Las necesidades de la mujer embarazada durante un desastre son muy particulares. Deberá seguir las instrucciones de preparación y evacuación ordenadas por el estado donde reside, pero tenga presente las consideraciones de este artículo.

Esta información fue creada para las embarazadas afectadas por un desastre. Si usted está embarazada o piensa que está embarazada y tiene preguntas sobre los efectos del desastre sobre su salud, hable con un profesional de la salud.

Antes del desastre

  • Cerciórese de avisar al consultorio de su profesional de la salud (médico, partera o enfermera practicante) el lugar donde se irá.
  • Haga una lista de todos los medicamentos bajo receta y vitaminas prenatales que esté tomando.
  • Pida a su profesional de la salud una copia de su historia clínica prenatal.
  • Si tiene un administrador de caso o participa en un programa como Healthy Start o Nurse-Family Partnership, avísele adonde irá y déjele un número de teléfono para que pueda comunicarse con usted.
  • Si tiene un embarazo de alto riesgo o está cerca de la fecha de parto, consulte con su profesional de la salud la opción menos riesgosa para usted.

Durante el desastre

  • Llévese consigo los medicamentos que esté tomando, incluso sus vitaminas prenatales y recetas.
  • Mantenga consigo una copia de su historia clínica prenatal y la información de contacto de su profesional médico en caso que deba consultar a otro profesional de la salud.
  • Si está conduciendo, cerciórese de parar, salir y caminar cada 1 ó 2 horas.
  • Use zapatos o calzado cómodo.
  • Lleve consigo meriendas.
  • Recuerde que es probable que no haya ropa de maternidad si evacúa. Lleve ropa extra incluso ropa interior.

Después del desastre

Si la oficina de su profesional de la salud está cerrada, o si usted tiene que evacuar, llame al hospita local o departamento de salud para obtener información acerca del cuidado prenatal y hospitales locales.

Alimentos

  • Procure comer a intervalos regulares durante el día.
  • No coma alimentos en mal estado o que crea que están en mal estado.
  • Trate de elegir comidas con alto contenido de proteína y poca grasa. Los carbohidratos como el pan y las pastas ayudan a darle energía. Para más información, lea coma saludable.
  • El Departamento de Agricultura de los EE.UU. ofrece información sobre la inocuidad alimentaria.
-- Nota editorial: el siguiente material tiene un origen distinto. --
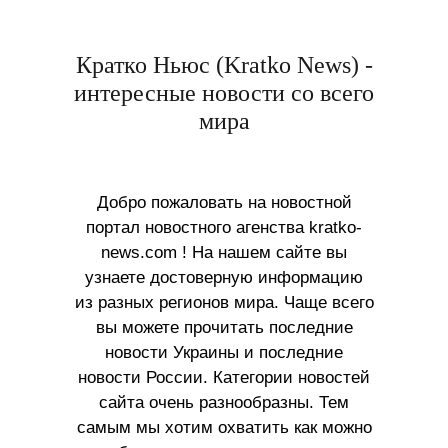
Кратко Ньюс (Kratko News) -
интересные новости со всего
мира
Добро пожаловать на новостной
портал новостного агенства kratko-
news.com ! На нашем сайте вы
узнаете достоверную информацию
из разных регионов мира. Чаще всего
вы можете прочитать последние
новости Украины и последние
новости России. Категории новостей
сайта очень разнообразны. Тем
самым мы хотим охватить как можно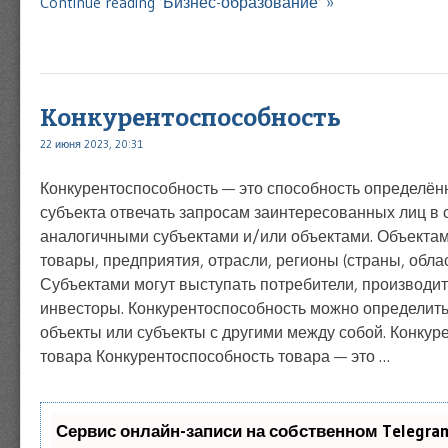
Continue reading ‘Бизнес-образование’ »
Конкурентоспособность
22 июня 2023, 20:31
Конкурентоспособность — это способность определён
субъекта отвечать запросам заинтересованных лиц в 
аналогичными субъектами и/или объектами. Объектам
товары, предприятия, отрасли, регионы (страны, облас
Субъектами могут выступать потребители, производите
инвесторы. Конкурентоспособность можно определить
объекты или субъекты с другими между собой. Конкур
товара Конкурентоспособность товара — это …
Сервис онлайн-записи на собственном Telegra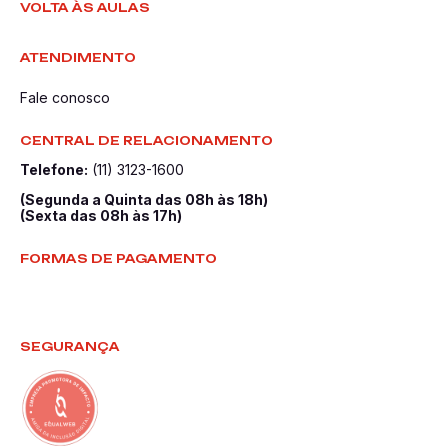
VOLTA ÀS AULAS
ATENDIMENTO
Fale conosco
CENTRAL DE RELACIONAMENTO
Telefone:
(11) 3123-1600
(Segunda a Quinta das 08h às 18h)
(Sexta das 08h às 17h)
FORMAS DE PAGAMENTO
SEGURANÇA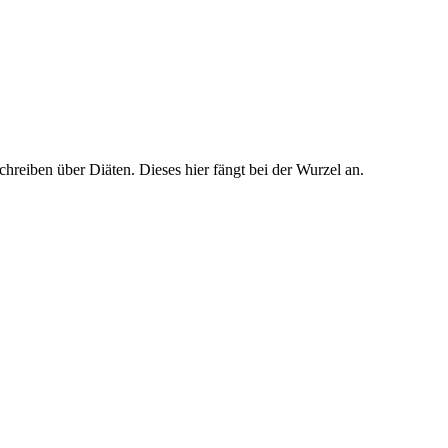
hreiben über Diäten. Dieses hier fängt bei der Wurzel an.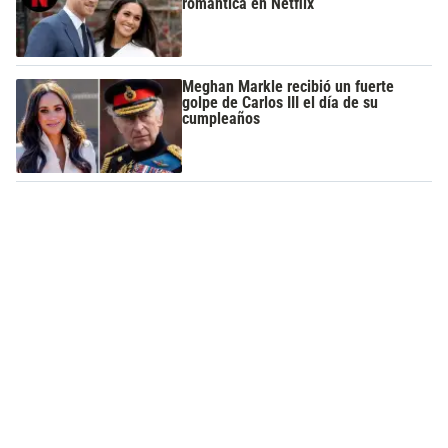
romántica en Netflix
Meghan Markle recibió un fuerte
golpe de Carlos III el día de su
cumpleaños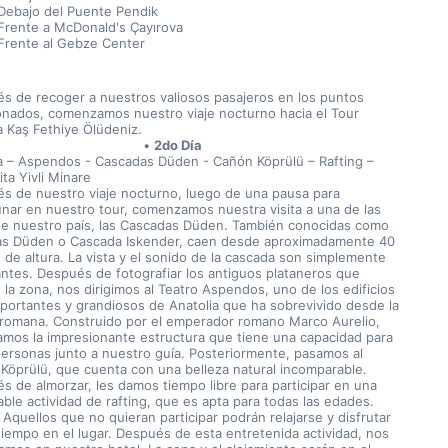
Debajo del Puente Pendik
Frente a McDonald's Çayırova
Frente al Gebze Center
s de recoger a nuestros valiosos pasajeros en los puntos 
nados, comenzamos nuestro viaje nocturno hacia el Tour 
a Kaş Fethiye Ölüdeniz.
2do Día
a – Aspendos - Cascadas Düden - Cañón Köprülü – Rafting – 
ta Yivli Minare
s de nuestro viaje nocturno, luego de una pausa para 
nar en nuestro tour, comenzamos nuestra visita a una de las 
de nuestro país, las Cascadas Düden. También conocidas como 
tas Düden o Cascada Iskender, caen desde aproximadamente 40 
 de altura. La vista y el sonido de la cascada son simplemente 
antes. Después de fotografiar los antiguos plataneros que 
 la zona, nos dirigimos al Teatro Aspendos, uno de los edificios 
portantes y grandiosos de Anatolia que ha sobrevivido desde la 
romana. Construido por el emperador romano Marco Aurelio, 
amos la impresionante estructura que tiene una capacidad para 
ersonas junto a nuestro guía. Posteriormente, pasamos al 
Köprülü, que cuenta con una belleza natural incomparable. 
s de almorzar, les damos tiempo libre para participar en una 
able actividad de rafting, que es apta para todas las edades. 
 Aquellos que no quieran participar podrán relajarse y disfrutar 
tiempo en el lugar. Después de esta entretenida actividad, nos 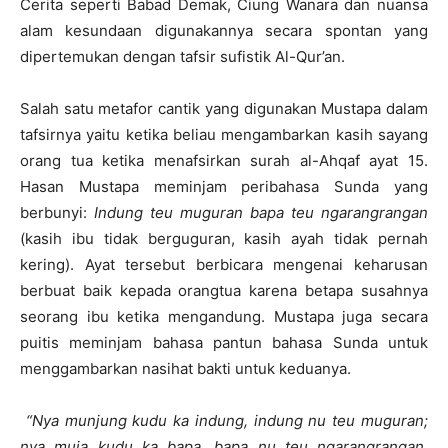
Cerita seperti Babad Demak, Ciung Wanara dan nuansa
alam kesundaan digunakannya secara spontan yang
dipertemukan dengan tafsir sufistik Al-Qur’an.
Salah satu metafor cantik yang digunakan Mustapa dalam
tafsirnya yaitu ketika beliau mengambarkan kasih sayang
orang tua ketika menafsirkan surah al-Ahqaf ayat 15.
Hasan Mustapa meminjam peribahasa Sunda yang
berbunyi:
Indung teu muguran bapa teu ngarangrangan
(kasih ibu tidak berguguran, kasih ayah tidak pernah
kering). Ayat tersebut berbicara mengenai keharusan
berbuat baik kepada orangtua karena betapa susahnya
seorang ibu ketika mengandung. Mustapa juga secara
puitis meminjam bahasa pantun bahasa Sunda untuk
menggambarkan nasihat bakti untuk keduanya.
“Nya munjung kudu ka indung, indung nu teu muguran;
nya muja kudu ka bapa, bapa nu teu ngarangrangan.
Agua para beber, cocinar y bañarse

Escuche y siga los anuncios públicos. Las autoridades a nivel local le dirán si el agua del grifo es apta para beber, cocinar o bañarse. Si el agua no es potable, siga las instrucciones para consumir agua embotellada o para hervir o purificar el agua de grifo y usarla para cocinar, limpiar o bañarse. Si el agua del grifo no es potable, el método preferido para matar bacterias y parásitos perjudiciales del agua no apta para consumo es hervirla. Para matar la mayoría de los organismos, haga hervir el agua a fuego fuerte durante 1 minuto.
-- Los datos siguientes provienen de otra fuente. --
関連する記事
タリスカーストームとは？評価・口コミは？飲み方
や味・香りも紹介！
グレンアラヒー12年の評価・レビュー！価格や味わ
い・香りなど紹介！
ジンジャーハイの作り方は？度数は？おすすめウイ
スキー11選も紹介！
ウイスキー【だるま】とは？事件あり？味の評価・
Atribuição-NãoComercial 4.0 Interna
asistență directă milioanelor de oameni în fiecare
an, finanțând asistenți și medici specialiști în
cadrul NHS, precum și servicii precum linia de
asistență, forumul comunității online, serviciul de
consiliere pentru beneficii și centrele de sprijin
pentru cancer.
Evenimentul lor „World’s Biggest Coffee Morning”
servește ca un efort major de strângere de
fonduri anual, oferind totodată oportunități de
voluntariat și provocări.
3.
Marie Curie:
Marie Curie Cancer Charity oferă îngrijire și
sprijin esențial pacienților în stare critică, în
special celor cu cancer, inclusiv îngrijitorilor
Si no puede hervir el agua del grifo, puede purificarla con tabletas de cloro o de yodo. Siga las instrucciones de las tabletas. Mantenga el agua tratada fuera del alcance de los niños.
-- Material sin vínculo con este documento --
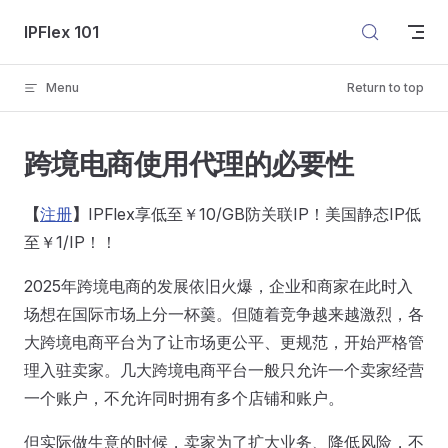
Skip to content
IPFlex 101
Menu
Return to top
跨境电商使用代理的必要性
【
注册
】
IPFlex享低至￥10/GB防关联IP！美国静态IP低
至￥1/IP！！
2025年跨境电商的发展依旧火爆，企业和商家在此时入
场想在国际市场上分一杯羹。但随着竞争越来越激烈，各
大跨境电商平台为了让市场更公平、更规范，开始严格管
理入驻卖家。几大跨境电商平台一般只允许一个卖家经营
一个账户，不允许同时拥有多个店铺和账户。
但实际做生意的时候，卖家为了扩大业务、降低风险，不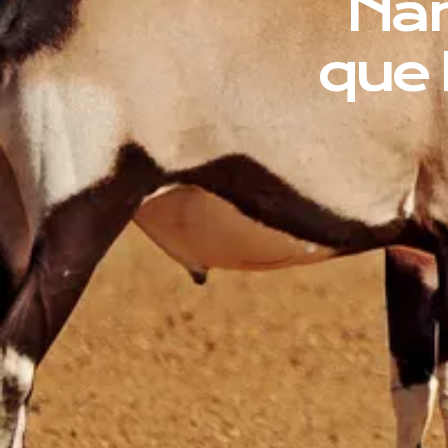
Nam
que 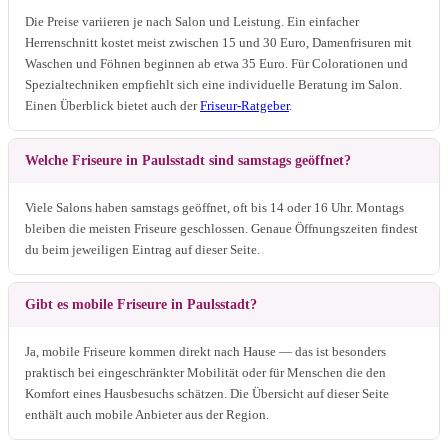
Die Preise variieren je nach Salon und Leistung. Ein einfacher
Herrenschnitt kostet meist zwischen 15 und 30 Euro, Damenfrisuren mit
Waschen und Föhnen beginnen ab etwa 35 Euro. Für Colorationen und
Spezialtechniken empfiehlt sich eine individuelle Beratung im Salon.
Einen Überblick bietet auch der
Friseur-Ratgeber
.
Welche Friseure in Paulsstadt sind samstags geöffnet?
Viele Salons haben samstags geöffnet, oft bis 14 oder 16 Uhr. Montags
bleiben die meisten Friseure geschlossen. Genaue Öffnungszeiten findest
du beim jeweiligen Eintrag auf dieser Seite.
Gibt es mobile Friseure in Paulsstadt?
Ja, mobile Friseure kommen direkt nach Hause — das ist besonders
praktisch bei eingeschränkter Mobilität oder für Menschen die den
Komfort eines Hausbesuchs schätzen. Die Übersicht auf dieser Seite
enthält auch mobile Anbieter aus der Region.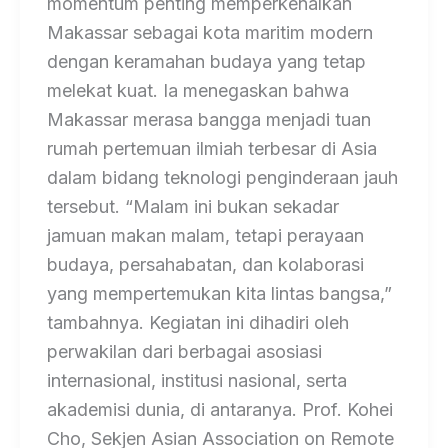
momentum penting memperkenalkan
Makassar sebagai kota maritim modern
dengan keramahan budaya yang tetap
melekat kuat. Ia menegaskan bahwa
Makassar merasa bangga menjadi tuan
rumah pertemuan ilmiah terbesar di Asia
dalam bidang teknologi penginderaan jauh
tersebut. “Malam ini bukan sekadar
jamuan makan malam, tetapi perayaan
budaya, persahabatan, dan kolaborasi
yang mempertemukan kita lintas bangsa,”
tambahnya. Kegiatan ini dihadiri oleh
perwakilan dari berbagai asosiasi
internasional, institusi nasional, serta
akademisi dunia, di antaranya. Prof. Kohei
Cho, Sekjen Asian Association on Remote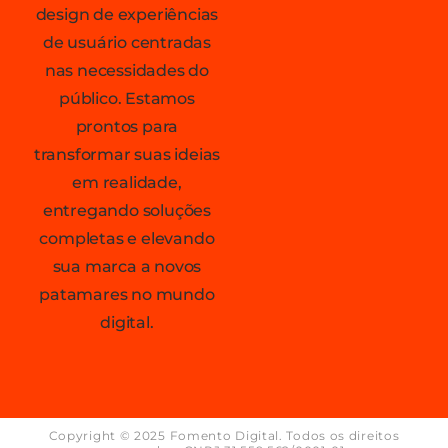
design de experiências
de usuário centradas
nas necessidades do
público. Estamos
prontos para
transformar suas ideias
em realidade,
entregando soluções
completas e elevando
sua marca a novos
patamares no mundo
digital.
Copyright © 2025 Fomento Digital. Todos os direitos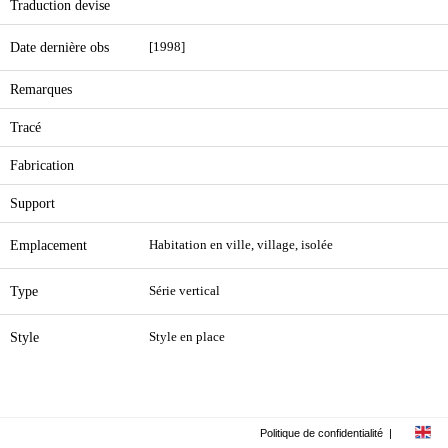
Traduction devise
Date dernière obs
[1998]
Remarques
Tracé
Fabrication
Support
Emplacement
Habitation en ville, village, isolée
Type
Série vertical
Style
Style en place
Politique de confidentialité
|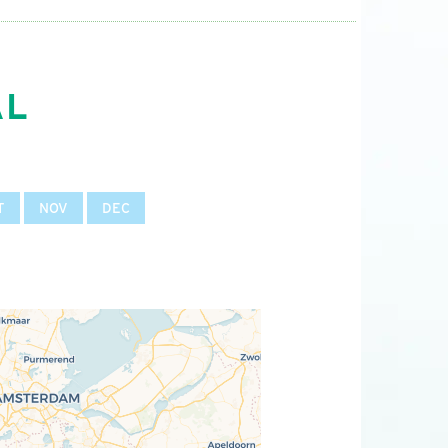
AL
T
NOV
DEC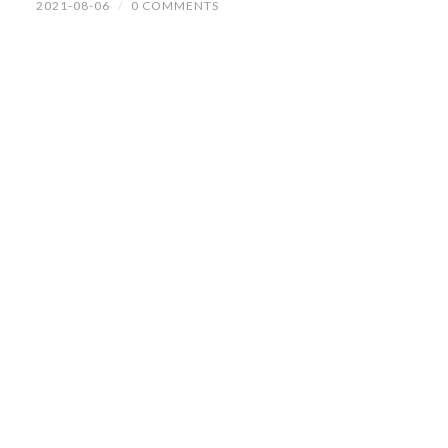
2021-08-06
/
0 COMMENTS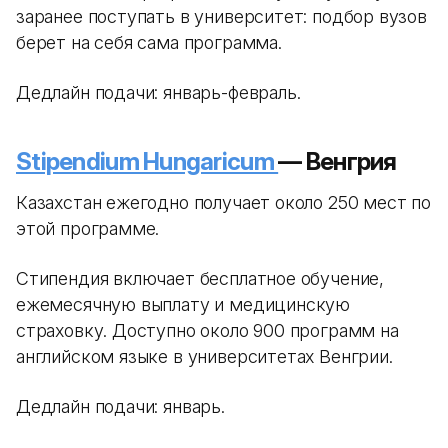
заранее поступать в университет: подбор вузов
берет на себя сама программа.
Дедлайн подачи: январь-февраль.
Stipendium Hungaricum
— Венгрия
Казахстан ежегодно получает около 250 мест по
этой программе.
Стипендия включает бесплатное обучение,
ежемесячную выплату и медицинскую
страховку. Доступно около 900 программ на
английском языке в университетах Венгрии.
Дедлайн подачи: январь.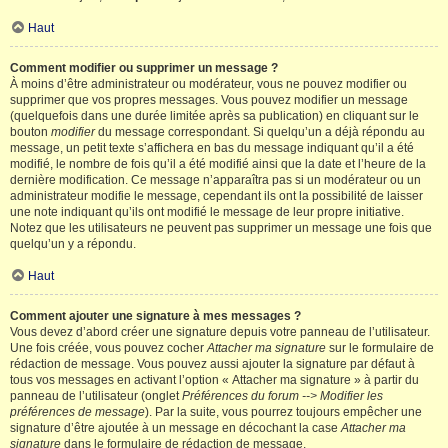
Haut
Comment modifier ou supprimer un message ?
À moins d’être administrateur ou modérateur, vous ne pouvez modifier ou
supprimer que vos propres messages. Vous pouvez modifier un message
(quelquefois dans une durée limitée après sa publication) en cliquant sur le
bouton
modifier
du message correspondant. Si quelqu’un a déjà répondu au
message, un petit texte s’affichera en bas du message indiquant qu’il a été
modifié, le nombre de fois qu’il a été modifié ainsi que la date et l’heure de la
dernière modification. Ce message n’apparaîtra pas si un modérateur ou un
administrateur modifie le message, cependant ils ont la possibilité de laisser
une note indiquant qu’ils ont modifié le message de leur propre initiative.
Notez que les utilisateurs ne peuvent pas supprimer un message une fois que
quelqu’un y a répondu.
Haut
Comment ajouter une signature à mes messages ?
Vous devez d’abord créer une signature depuis votre panneau de l’utilisateur.
Une fois créée, vous pouvez cocher
Attacher ma signature
sur le formulaire de
rédaction de message. Vous pouvez aussi ajouter la signature par défaut à
tous vos messages en activant l’option « Attacher ma signature » à partir du
panneau de l’utilisateur (onglet
Préférences du forum --> Modifier les
préférences de message
). Par la suite, vous pourrez toujours empêcher une
signature d’être ajoutée à un message en décochant la case
Attacher ma
signature
dans le formulaire de rédaction de message.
Tome por lo menos de seis a ocho vasos (de 8 onzas) de agua, jugo o leche por día.

Vacunas

Importante: Las embarazadas no deben deben recibir las vacunas contra la varicela, el sarampión, las paperas y la rubéola (MMR).

Síntomas del parto normal y prematuro

El estrés es un factor de riesgo del parto prematuro. Si tiene algunos de los síntomas a continuación, no espere a que desaparezcan. Si está en un refugio para evacuados, diríjase inmediatamente a la persona a cargo del establecimiento. Dígale que necesita atención médica de inmediato.

  • Contracciones (el abdomen se endurece como un puño) cada 10 minutos o con más frecuencia
  • Cambio en el flujo vaginal (pérdida de líquido o sangrado de la vagina)
  • Presión en la pelvis (la sensación de que el bebé empuja hacia abajo)
  • Dolor leve en la parte inferior de la espalda
  • Cólicos como si tuviera la regla o el período
  • Dolores abdominales con o sin diarrea

Si no está en un refugio para evacuados y tiene alguno de esos síntomas, comuníquese con un profesional de la salud.

Tranquilidad física

Sea cual fuere el lugar donde esté viviendo, tómese unos minutos (de 10 a 15) para acostarse y poner los pies en alto. Trate de hacerlo tres veces por día (como por ejemplo después de desayunar, almorzar y cenar). Para que esos minutos de descanso sean más efectivos, trate de:

  • Acostarse en un lugar tranquilo.
  • Despejar la mente de inquietudes durante esos momentos.
  • Respirar hondo desde el abdomen y no desde el pecho.
  • Evite sobrecalentarse.

El estrés y el embarazo: Tranquilidad mental y emocional

Busque a alguien con quien hablar durante unos minutos varias veces por día. Invite a la persona para que sea su "comadre" o compañero. Comparta con esa persona sus inquietudes sobre el embarazo en estas difíciles circunstancias. Tener a alguien con quien hablar es un gran alivio y ayuda.

Los profesionales de la salud podrán ayudarla a controlar el estrés o le recomendarán otros especialistas. También puede solicitar ayuda a:

  • Un clérigo
  • El departamento de psicología de una universidad o facultad cercana
  • El centro de salud mental de la comunidad.

Si alguna vez siente deseos de hacerse daño a sí misma o al bebé, hable de inmediato con un profesional de la salud.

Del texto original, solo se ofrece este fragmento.